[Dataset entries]
- Opening Delimiter -
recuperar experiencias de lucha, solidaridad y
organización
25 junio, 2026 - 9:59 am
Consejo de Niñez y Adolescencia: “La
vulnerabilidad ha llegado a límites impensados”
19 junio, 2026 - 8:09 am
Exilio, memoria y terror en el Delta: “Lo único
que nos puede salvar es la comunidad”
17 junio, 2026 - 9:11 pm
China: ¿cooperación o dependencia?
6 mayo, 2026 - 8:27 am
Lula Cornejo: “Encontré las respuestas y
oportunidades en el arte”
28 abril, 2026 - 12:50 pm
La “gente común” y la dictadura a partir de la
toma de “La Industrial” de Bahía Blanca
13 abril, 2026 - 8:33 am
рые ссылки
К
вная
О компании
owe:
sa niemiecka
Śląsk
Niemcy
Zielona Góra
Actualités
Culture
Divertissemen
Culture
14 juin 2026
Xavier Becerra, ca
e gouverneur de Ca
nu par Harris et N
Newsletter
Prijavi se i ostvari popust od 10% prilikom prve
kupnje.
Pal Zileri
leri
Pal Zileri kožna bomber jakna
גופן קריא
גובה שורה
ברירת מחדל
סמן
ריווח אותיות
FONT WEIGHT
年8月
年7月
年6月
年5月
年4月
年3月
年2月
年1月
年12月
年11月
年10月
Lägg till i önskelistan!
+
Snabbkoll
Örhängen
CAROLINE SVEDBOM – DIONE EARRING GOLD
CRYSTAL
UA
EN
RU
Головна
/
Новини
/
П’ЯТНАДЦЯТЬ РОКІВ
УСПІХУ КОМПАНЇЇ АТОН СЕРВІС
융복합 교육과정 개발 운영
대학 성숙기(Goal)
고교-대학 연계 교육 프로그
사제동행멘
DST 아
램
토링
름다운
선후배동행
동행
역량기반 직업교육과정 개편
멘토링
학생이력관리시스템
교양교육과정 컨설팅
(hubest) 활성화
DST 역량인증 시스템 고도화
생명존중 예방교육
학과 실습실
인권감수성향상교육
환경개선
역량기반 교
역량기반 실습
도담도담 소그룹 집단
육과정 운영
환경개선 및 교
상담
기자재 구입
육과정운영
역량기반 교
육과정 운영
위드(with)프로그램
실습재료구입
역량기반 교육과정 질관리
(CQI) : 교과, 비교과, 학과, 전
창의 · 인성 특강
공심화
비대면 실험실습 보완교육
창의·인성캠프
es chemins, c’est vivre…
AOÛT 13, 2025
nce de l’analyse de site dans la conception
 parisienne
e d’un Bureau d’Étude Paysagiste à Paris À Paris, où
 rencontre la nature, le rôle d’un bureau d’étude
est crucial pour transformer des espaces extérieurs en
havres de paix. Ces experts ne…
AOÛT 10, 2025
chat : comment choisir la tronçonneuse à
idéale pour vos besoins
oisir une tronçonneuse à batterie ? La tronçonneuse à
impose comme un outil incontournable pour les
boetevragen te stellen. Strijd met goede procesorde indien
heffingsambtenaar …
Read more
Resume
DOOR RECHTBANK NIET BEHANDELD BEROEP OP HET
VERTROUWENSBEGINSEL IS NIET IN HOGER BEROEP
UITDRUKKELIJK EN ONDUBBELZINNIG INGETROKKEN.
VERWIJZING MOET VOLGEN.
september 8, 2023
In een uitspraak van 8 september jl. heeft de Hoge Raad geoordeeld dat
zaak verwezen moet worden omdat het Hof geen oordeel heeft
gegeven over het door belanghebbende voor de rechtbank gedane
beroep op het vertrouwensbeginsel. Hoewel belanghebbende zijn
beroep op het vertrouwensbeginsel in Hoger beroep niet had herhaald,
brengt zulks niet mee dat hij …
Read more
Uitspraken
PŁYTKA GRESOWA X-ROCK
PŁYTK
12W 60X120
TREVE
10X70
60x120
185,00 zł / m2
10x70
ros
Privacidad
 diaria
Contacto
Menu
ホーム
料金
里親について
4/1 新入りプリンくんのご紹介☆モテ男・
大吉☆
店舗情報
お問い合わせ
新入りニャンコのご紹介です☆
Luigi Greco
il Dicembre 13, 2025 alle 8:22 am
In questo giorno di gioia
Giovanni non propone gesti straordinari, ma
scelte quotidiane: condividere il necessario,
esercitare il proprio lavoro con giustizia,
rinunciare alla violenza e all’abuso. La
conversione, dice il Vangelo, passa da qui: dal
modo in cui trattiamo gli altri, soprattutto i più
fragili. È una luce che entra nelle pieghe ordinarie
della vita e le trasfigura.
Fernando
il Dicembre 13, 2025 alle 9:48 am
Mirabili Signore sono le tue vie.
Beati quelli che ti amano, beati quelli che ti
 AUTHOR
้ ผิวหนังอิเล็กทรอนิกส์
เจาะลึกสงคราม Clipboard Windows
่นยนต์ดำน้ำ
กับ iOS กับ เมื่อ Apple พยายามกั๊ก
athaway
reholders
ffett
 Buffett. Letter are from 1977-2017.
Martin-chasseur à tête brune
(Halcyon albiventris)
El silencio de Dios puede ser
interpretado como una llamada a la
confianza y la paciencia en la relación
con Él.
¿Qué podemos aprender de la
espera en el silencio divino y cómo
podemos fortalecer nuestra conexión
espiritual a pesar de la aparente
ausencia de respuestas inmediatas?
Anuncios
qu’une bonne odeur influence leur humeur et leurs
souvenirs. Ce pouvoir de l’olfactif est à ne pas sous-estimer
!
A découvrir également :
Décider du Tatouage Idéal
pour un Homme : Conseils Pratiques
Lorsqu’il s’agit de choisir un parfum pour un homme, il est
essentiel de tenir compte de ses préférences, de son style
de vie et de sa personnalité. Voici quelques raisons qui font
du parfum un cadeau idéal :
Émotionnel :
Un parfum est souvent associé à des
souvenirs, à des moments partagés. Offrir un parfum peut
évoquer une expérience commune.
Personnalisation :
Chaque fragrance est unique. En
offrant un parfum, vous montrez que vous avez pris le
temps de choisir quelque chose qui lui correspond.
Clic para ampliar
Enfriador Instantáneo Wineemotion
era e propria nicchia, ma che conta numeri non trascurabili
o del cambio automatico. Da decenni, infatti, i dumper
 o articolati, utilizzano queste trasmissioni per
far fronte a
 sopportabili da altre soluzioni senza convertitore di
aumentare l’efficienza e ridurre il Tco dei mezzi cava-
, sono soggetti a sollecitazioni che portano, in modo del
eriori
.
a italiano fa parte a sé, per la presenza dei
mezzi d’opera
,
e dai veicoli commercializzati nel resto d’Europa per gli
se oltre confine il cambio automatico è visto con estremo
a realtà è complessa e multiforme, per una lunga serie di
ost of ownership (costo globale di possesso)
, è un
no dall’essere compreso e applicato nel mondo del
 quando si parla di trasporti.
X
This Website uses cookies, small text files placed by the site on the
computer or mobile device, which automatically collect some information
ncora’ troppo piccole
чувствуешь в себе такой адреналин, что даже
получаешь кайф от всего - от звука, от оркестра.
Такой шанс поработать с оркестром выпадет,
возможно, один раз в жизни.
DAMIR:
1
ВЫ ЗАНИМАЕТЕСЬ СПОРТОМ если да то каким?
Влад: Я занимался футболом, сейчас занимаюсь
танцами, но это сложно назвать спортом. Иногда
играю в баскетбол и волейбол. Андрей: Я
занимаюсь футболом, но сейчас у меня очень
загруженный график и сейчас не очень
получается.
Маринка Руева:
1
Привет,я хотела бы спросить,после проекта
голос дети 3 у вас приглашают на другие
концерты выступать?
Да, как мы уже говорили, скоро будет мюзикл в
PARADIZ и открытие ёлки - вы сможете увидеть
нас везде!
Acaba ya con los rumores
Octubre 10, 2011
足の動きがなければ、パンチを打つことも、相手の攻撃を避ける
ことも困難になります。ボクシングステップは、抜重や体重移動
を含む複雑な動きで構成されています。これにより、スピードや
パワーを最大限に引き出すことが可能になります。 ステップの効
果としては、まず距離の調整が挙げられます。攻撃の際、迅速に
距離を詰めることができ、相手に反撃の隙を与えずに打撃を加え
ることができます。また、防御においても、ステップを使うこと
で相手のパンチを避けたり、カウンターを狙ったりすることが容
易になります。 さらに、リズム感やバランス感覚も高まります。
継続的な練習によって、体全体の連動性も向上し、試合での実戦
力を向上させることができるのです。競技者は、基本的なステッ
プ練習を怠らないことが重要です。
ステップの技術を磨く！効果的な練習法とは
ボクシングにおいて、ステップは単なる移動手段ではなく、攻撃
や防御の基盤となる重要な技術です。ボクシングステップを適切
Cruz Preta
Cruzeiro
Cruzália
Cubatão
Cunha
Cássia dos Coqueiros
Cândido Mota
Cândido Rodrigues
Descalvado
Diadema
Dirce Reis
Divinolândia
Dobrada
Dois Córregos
- Closing Delimiter -
Your task: All lines of the entries above where "belanghebbende" turns up should be reported.

Result of this task:
gegeven over het door belanghebbende voor de rechtbank gedane
beroep op het vertrouwensbeginsel. Hoewel belanghebbende zijn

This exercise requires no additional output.